The conference is constructed as a learning event where we will be challenged with provocations on Monday and Tuesday mornings from which we can explore our individual and collective responses in interactive discussion sessions and on the site visits.
There will be three sub-themes running through the conference, which give the opportunity to follow through a particular strand. The site visits have been chosen to allow further exploration and discussion of the conversations. Delegates are encouraged to continue with a particular sub-theme over the course of each day to get the most benefit from the structure.
Most Monday parallel sessions and site visits will be repeated on Tuesday, allowing delegates to follow different strands of the sub-theme or to mix and match between sub-themes across the conference as desired.
Presentations at the beginning of Monday and Tuesday will challenge us with provocations to explore over the course of the day in the subsequent parallel sessions and on the site visits.
The fringe takes its cues from traditional festival fringes providing exposure to a range of short presentations, story-telling, music and fun stuff showcasing success stories and experiences; also including student involvement.
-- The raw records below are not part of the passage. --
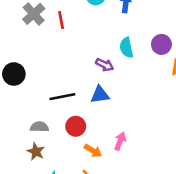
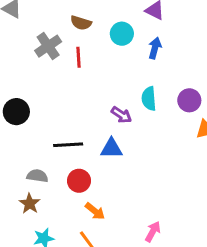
pink arrow: (120, 141) -> (153, 232), moved

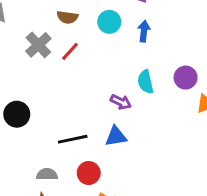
red line: (78, 57) -> (70, 51), turned 54

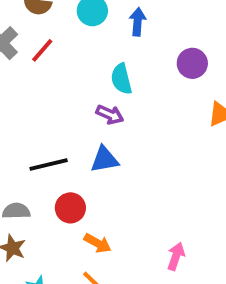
purple circle: (186, 78) -> (192, 63), moved
cyan semicircle: (145, 82) -> (121, 79), moved

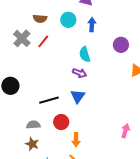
blue triangle: (105, 159) -> (78, 96), turned -42
orange arrow: (98, 243) -> (76, 140), turned 64
pink arrow: (176, 256) -> (125, 131), moved

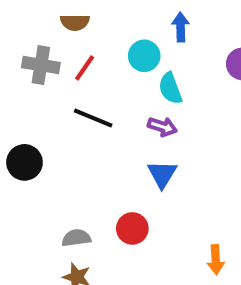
cyan circle: (68, 20) -> (144, 56), moved
gray cross: (22, 38) -> (41, 65), turned -30
black line: (49, 100) -> (93, 118), moved, turned 42
orange arrow: (76, 140) -> (216, 260), moved

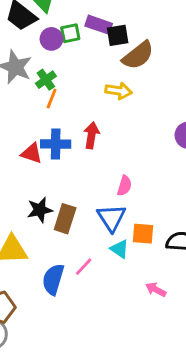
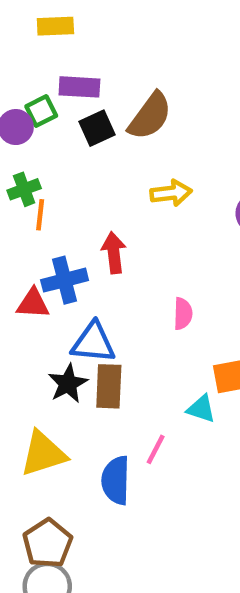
black square: (118, 35) -> (97, 128), moved
green cross: (46, 80) -> (24, 189), turned 30
yellow arrow: (119, 91) -> (171, 193), moved
blue triangle: (111, 218) -> (93, 343), moved, turned -36

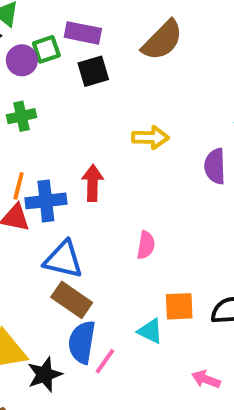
brown semicircle: (150, 116) -> (162, 40), moved
orange line: (40, 215) -> (19, 186), moved
black star: (68, 384) -> (45, 375), moved
brown rectangle: (109, 386) -> (72, 300), turned -66
blue semicircle: (116, 480) -> (82, 342), moved

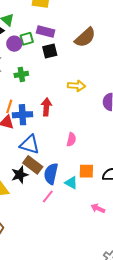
green cross: (22, 116) -> (21, 74), moved
blue semicircle: (82, 342) -> (51, 174), moved
black star: (45, 375) -> (20, 175), moved

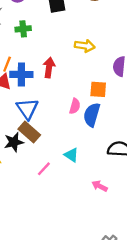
blue triangle: (30, 145) -> (27, 109), turned 35
orange square: (86, 171) -> (98, 89), moved
blue semicircle: (51, 174) -> (92, 115), moved

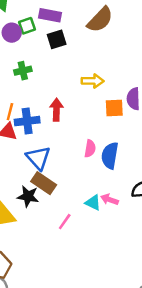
orange square: (98, 89) -> (114, 108), moved
black star: (14, 142) -> (28, 196), turned 30
pink arrow: (100, 186) -> (109, 199), moved

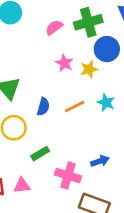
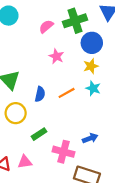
yellow star: (89, 69) -> (91, 66), moved

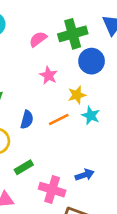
yellow star: (91, 66) -> (77, 95), moved

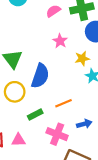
blue semicircle: (27, 120) -> (40, 76), size x1.6
orange line: (59, 120) -> (64, 103), moved

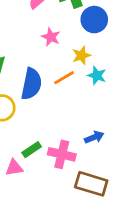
orange line: (64, 103) -> (64, 78), moved
green rectangle: (35, 115) -> (32, 150), moved

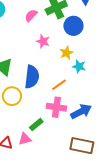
orange line: (64, 78) -> (59, 85), moved
blue arrow: (94, 137) -> (81, 112), size x1.5
pink cross: (62, 154) -> (56, 107), moved

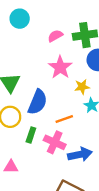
pink star: (43, 41) -> (60, 67), size x1.5
green rectangle: (36, 125) -> (31, 135), moved, turned -48

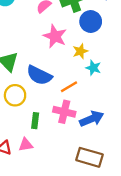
blue semicircle: (38, 102) -> (39, 75), turned 105
green rectangle: (31, 135) -> (35, 121), moved

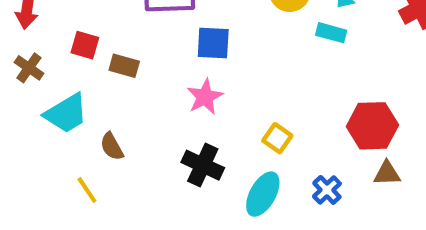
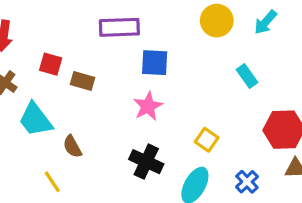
cyan rectangle: (331, 33) -> (247, 76), moved, turned 40
cyan trapezoid: (66, 113) -> (35, 120), turned 84

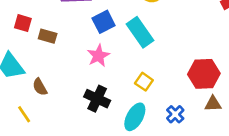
blue square: (155, 63) -> (104, 22), turned -30
cyan rectangle: (247, 76) -> (140, 32), moved, size x1.6

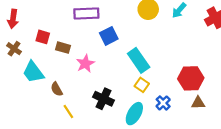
cyan rectangle: (140, 32) -> (139, 60), moved
pink star: (98, 56) -> (85, 64), moved
yellow line: (24, 114) -> (68, 111), moved
blue cross: (175, 114) -> (163, 103), moved

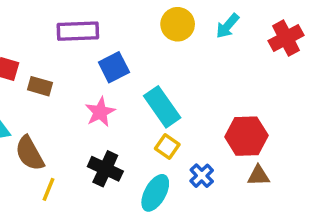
pink star: (85, 64) -> (100, 112), moved
brown semicircle: (57, 89) -> (30, 153), size x1.5
yellow line: (68, 111) -> (49, 189), turned 56

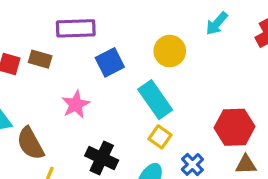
yellow circle: (178, 24) -> (170, 51), moved
brown rectangle: (40, 86) -> (40, 59), moved
pink star: (100, 112) -> (76, 105), moved

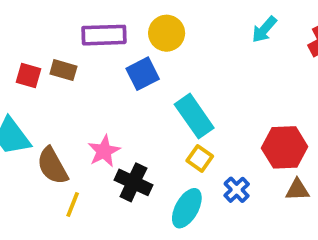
yellow circle: (170, 51) -> (167, 33), moved
pink star: (76, 105) -> (104, 151), moved

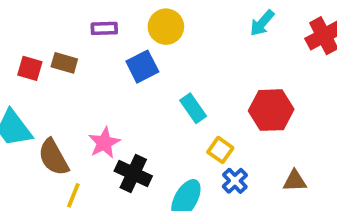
purple rectangle: (104, 35) -> (104, 28), size x0.6
cyan rectangle: (194, 116) -> (193, 108), size x0.7
red hexagon: (285, 147) -> (271, 110), moved
yellow square: (200, 158) -> (220, 150), moved

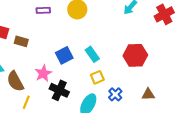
brown rectangle: (64, 63) -> (21, 41), moved
blue square: (142, 67) -> (64, 55), moved
yellow square: (220, 150) -> (97, 77), moved, turned 32

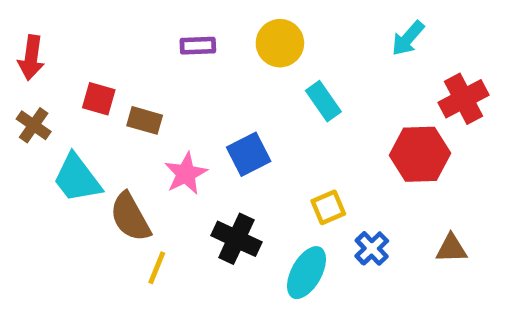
red cross: (164, 14) -> (463, 99), moved
cyan rectangle: (92, 54) -> (323, 101), moved
pink star: (43, 73) -> (186, 174), moved

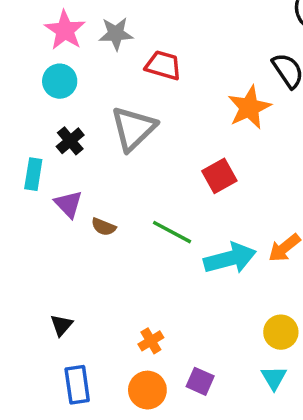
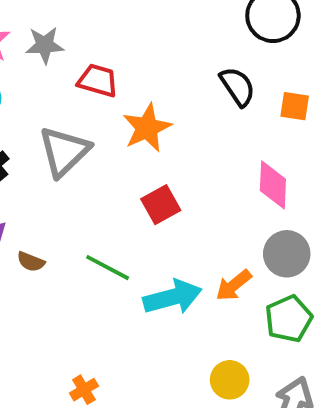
orange star: (249, 107) -> (147, 128), moved

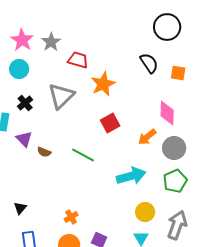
gray star: (45, 45) -> (51, 42), turned -30
orange arrow: (234, 285) -> (147, 137), moved
cyan arrow: (173, 297) -> (131, 176), moved

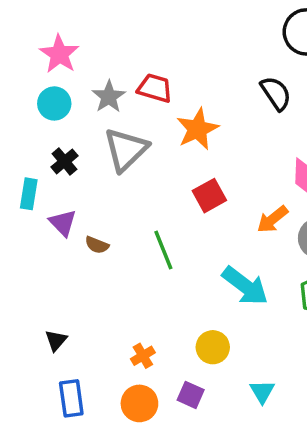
gray star: (51, 42) -> (109, 97), moved
green line: (83, 155) -> (163, 250), turned 40
cyan arrow: (131, 176) -> (245, 286), turned 52
yellow circle: (145, 212) -> (213, 347), moved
Site visits generally will be more than a walk around the latest educational buildings. They are designed to provide practical examples of the ideas being explored and as a stimulus to continue the conversations and learning. Please note that site visits depart at varying times. Please ensure that you are clear of the departure times of the site visits in your chosen strands.
On Monday and Tuesday there will be a "Whistle Stop Tour" for those who prefer to have a brief overview of a range of new and redeveloped learning facilities.
This year we will celebrate the Regional Awards Program in new ways.
On Sunday, at the opening event of the conference, we invite the public to join delegates in a People's Choice event where we showcase a specially selected group of our 2014 award entries to live audience and ask them to choose a People's Choice winner for 2014. That will add some extra zest to the conversation at the Meet and Greet buffet dinner afterwards.
On Monday evening, the Awards Jury will present the results of their judging in all the awards categories at a cocktail event at the National Wine Centre.
During the conference the Fringe will also include opportunities to get the low down on Awards entries on a one to one basis.
And of course winners, losers, fans, critics and innocent bystanders will have the opportunity to let their hair down together at "Mad March in May" on Tuesday night.